Verse 10 is well-known at least the first part: Be still and know that I am God. I will be exalted among the nations. I will be exalted in the earth. The word for be still means to sink. It may mean to humble self. This could fit as part of replacing self-pleasing with a form of piety. It may refer to their low situation because of God’s providence.
No matter the case, the people need to be content in the situation knowing that God is present, faithful, makes promises and keeps them; and He always provides a way of escape even if it is staying in the situation His way for His glory. In one sense it summarizes the contents of the psalm. It is calling on all people to know and to apply what they have learned. There is no excuse!

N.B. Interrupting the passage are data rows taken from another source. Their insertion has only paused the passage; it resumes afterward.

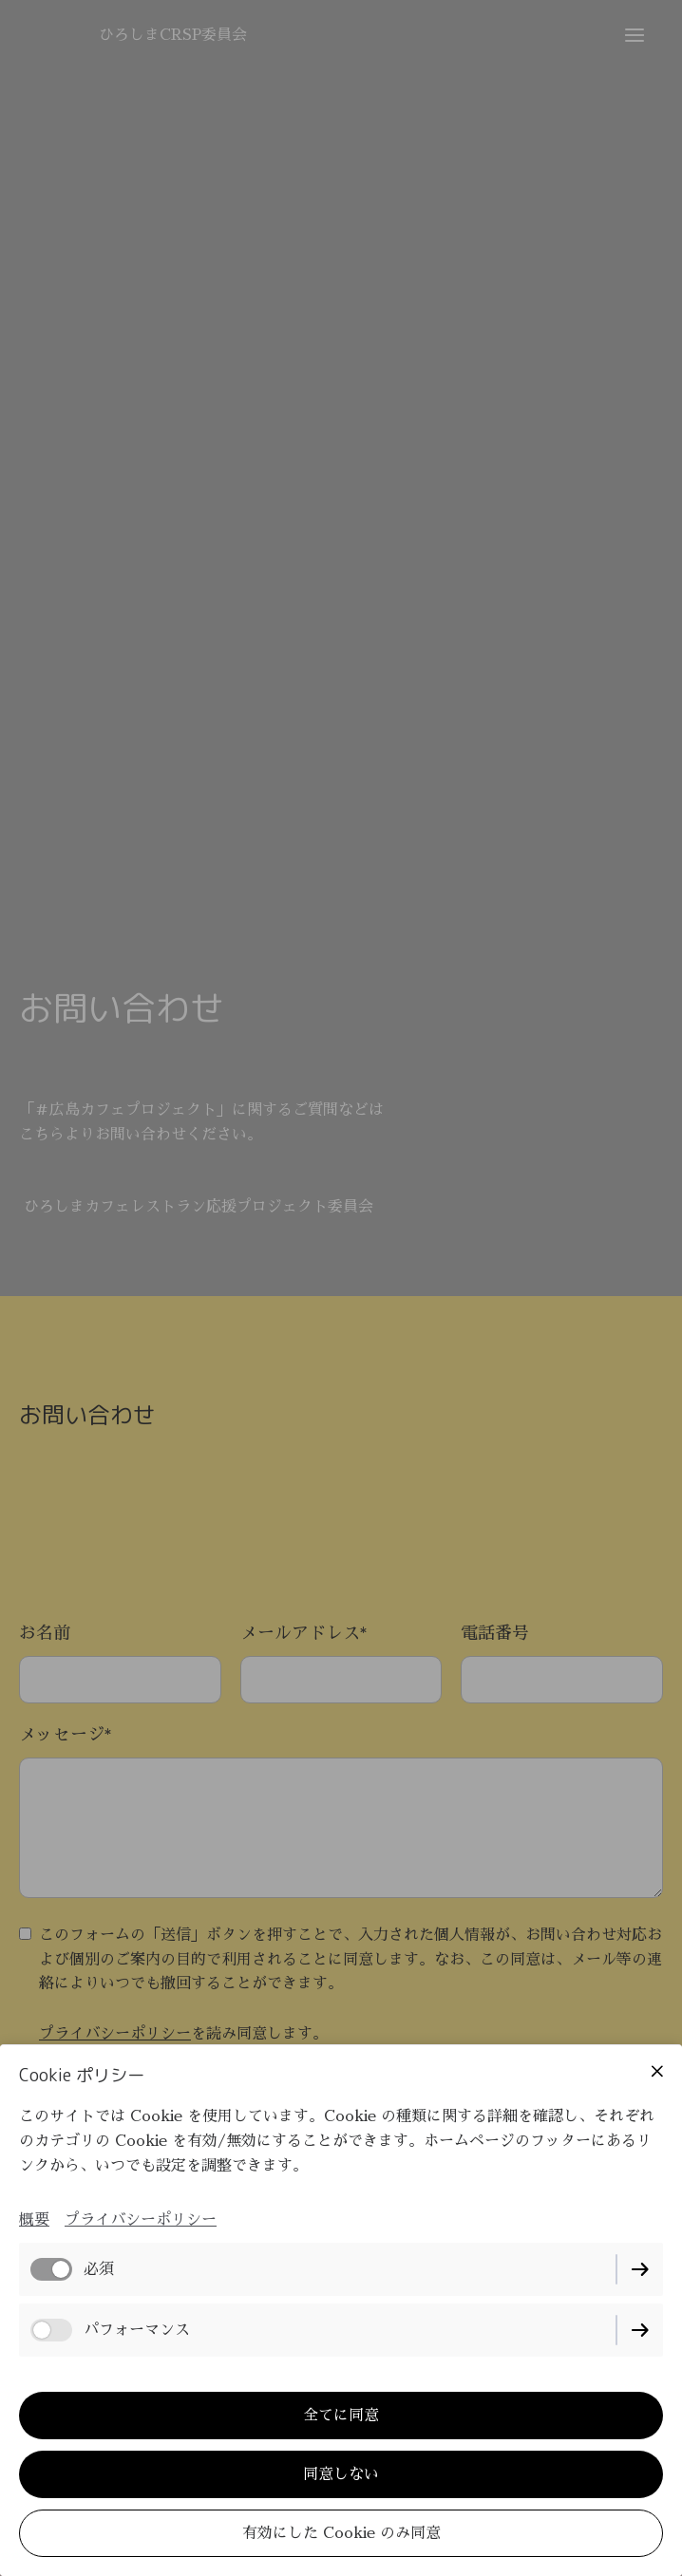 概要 (34, 2220)
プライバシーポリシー (141, 2220) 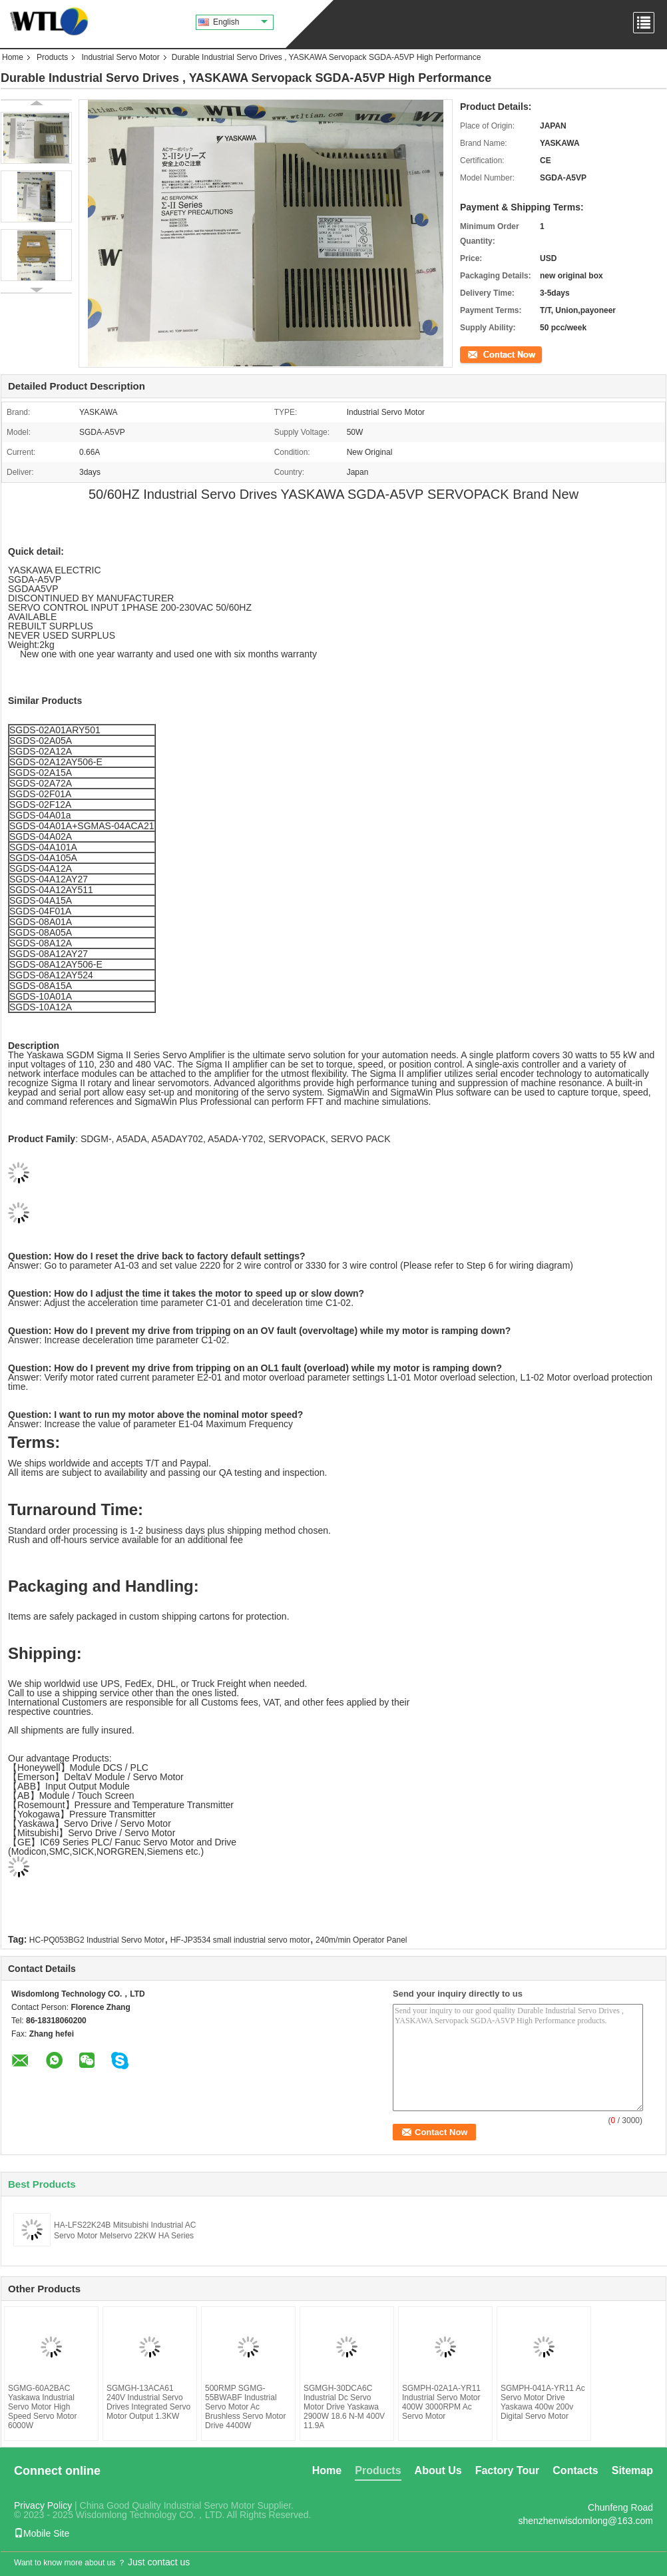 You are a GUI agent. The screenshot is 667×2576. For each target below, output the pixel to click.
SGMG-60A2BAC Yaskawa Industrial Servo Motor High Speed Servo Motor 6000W (42, 2407)
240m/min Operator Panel (361, 1940)
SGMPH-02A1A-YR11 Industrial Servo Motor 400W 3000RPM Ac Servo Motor (441, 2402)
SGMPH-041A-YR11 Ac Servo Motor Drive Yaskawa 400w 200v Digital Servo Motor (543, 2402)
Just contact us (159, 2562)
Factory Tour (507, 2470)
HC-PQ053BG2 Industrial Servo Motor (96, 1940)
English (240, 22)
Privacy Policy (43, 2505)
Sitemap (632, 2470)
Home (12, 57)
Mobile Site (41, 2533)
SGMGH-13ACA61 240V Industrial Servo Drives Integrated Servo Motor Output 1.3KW (148, 2402)
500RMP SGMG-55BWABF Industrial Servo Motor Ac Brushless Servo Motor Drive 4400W (245, 2407)
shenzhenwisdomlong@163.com (585, 2520)
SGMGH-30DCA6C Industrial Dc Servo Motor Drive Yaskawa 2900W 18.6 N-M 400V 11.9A (344, 2407)
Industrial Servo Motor (120, 57)
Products (52, 57)
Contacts (575, 2470)
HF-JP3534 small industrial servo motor (240, 1940)
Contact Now (483, 353)
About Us (438, 2470) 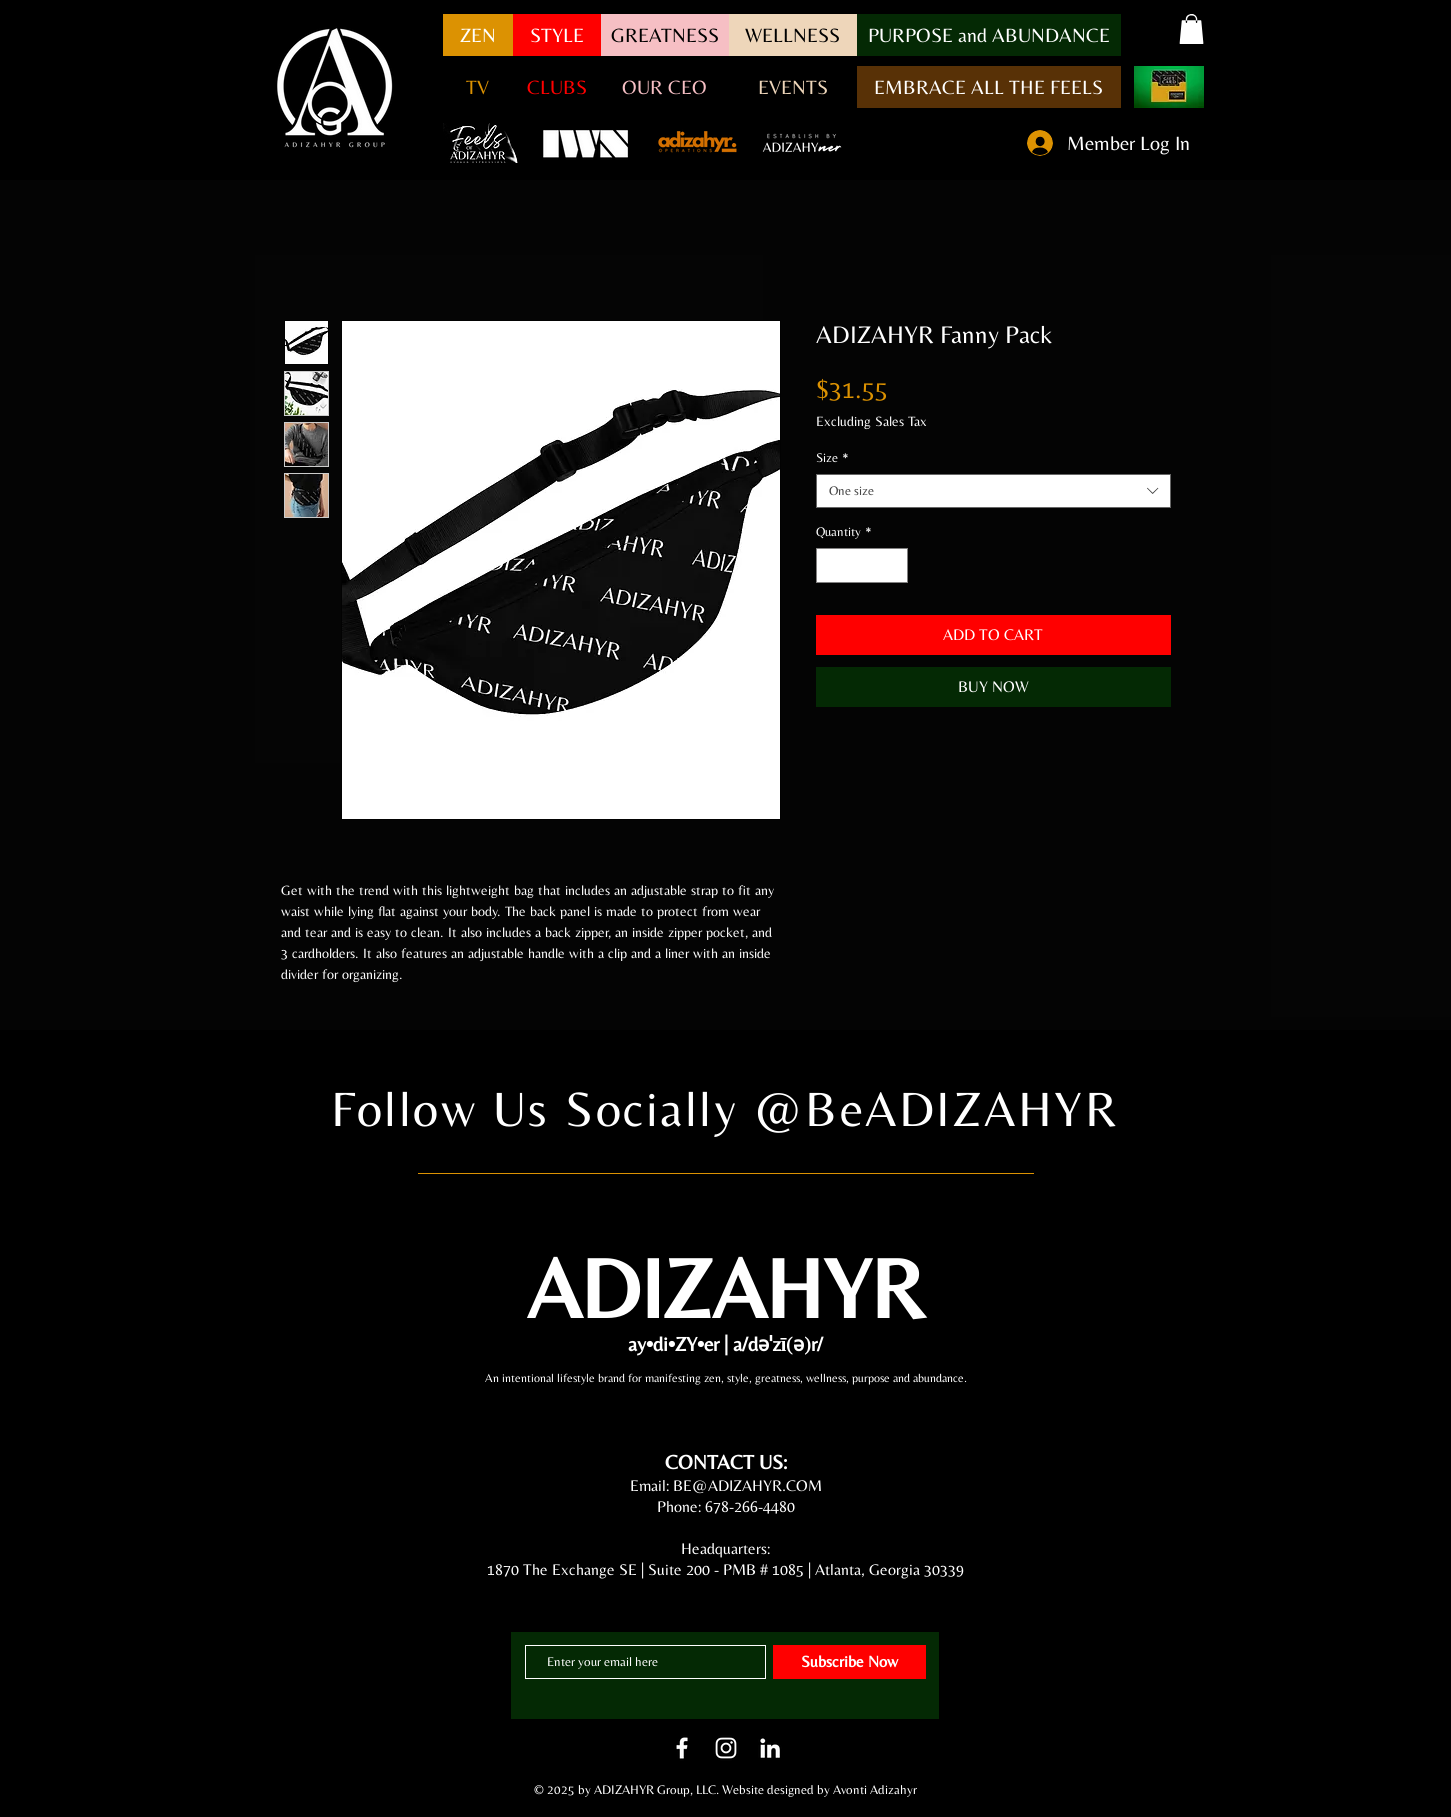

They are not to be und the circumstances as a victim. God is the God of all circumstances! Clearly, the psalmist and Israel know these facts. Circumstances don’t change them. Israel and individuals are to act according to those facts.
Verses 2 (we will not fear) and 10 (be still and know) form a sandwich. They are two pieces of bread. In between them is the person’s heart. The command not to fear is the call to fear the Lord. Fearing man and the circumstances is denying God’s sovereignty and His care for His people. God will not tolerate those charges and the people who make them. The psalmist and others like him have done God’s people and Church a great service. We will do well to heed the Holy Spirit’s truth.
1. How is man described in this psalm?
2. What is the refrain give in verse 7 and 11 and what is its significance?
3. What is the proper vertical gaze that the psalmist speaks?
a. How did Jesus display it and why? See Hebrews 12:1-3.
b. How does Psalm 121 capture that gaze and under what conditions?